__EXERCISE BRIEF__. Go through the entries below and print, exactly, the lines starting at the one with "Locomotives Home Page" and ending at the one with "no. 287 1463 77.", keeping both ends and no others.

=======

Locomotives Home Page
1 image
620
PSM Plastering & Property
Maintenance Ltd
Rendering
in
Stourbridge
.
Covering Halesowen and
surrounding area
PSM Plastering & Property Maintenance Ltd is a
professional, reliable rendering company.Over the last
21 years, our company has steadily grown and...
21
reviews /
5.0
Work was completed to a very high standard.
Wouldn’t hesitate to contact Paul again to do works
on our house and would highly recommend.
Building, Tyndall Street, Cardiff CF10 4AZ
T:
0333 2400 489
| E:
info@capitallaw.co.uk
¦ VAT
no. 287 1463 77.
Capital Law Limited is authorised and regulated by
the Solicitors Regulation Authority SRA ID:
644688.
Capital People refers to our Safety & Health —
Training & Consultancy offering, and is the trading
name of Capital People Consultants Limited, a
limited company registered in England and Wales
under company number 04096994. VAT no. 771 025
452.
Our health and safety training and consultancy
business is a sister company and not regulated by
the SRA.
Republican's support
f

=======

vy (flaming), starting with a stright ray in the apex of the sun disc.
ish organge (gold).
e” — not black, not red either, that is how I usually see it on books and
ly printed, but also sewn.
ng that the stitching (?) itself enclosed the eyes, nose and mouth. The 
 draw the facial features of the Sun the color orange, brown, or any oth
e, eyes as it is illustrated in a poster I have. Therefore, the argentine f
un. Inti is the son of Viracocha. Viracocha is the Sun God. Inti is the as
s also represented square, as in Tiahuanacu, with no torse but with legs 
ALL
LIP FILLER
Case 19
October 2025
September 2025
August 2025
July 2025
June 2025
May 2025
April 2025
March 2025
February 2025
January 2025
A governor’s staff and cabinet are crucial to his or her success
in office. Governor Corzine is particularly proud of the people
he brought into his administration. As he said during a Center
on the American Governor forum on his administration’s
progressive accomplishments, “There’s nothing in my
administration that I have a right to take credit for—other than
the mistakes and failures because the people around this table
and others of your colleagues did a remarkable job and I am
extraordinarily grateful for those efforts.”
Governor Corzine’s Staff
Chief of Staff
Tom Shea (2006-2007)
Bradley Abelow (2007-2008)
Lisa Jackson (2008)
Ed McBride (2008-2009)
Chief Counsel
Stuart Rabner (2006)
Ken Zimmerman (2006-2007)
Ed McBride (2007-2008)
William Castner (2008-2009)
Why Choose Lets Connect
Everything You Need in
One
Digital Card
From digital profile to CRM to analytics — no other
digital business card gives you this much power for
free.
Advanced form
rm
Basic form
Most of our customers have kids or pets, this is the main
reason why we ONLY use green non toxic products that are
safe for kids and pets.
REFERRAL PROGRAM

=======

__TASK ANSWER__.
Locomotives Home Page
1 image
620
PSM Plastering & Property
Maintenance Ltd
Rendering
in
Stourbridge
.
Covering Halesowen and
surrounding area
PSM Plastering & Property Maintenance Ltd is a
professional, reliable rendering company.Over the last
21 years, our company has steadily grown and...
21
reviews /
5.0
Work was completed to a very high standard.
Wouldn’t hesitate to contact Paul again to do works
on our house and would highly recommend.
Building, Tyndall Street, Cardiff CF10 4AZ
T:
0333 2400 489
| E:
info@capitallaw.co.uk
¦ VAT
no. 287 1463 77.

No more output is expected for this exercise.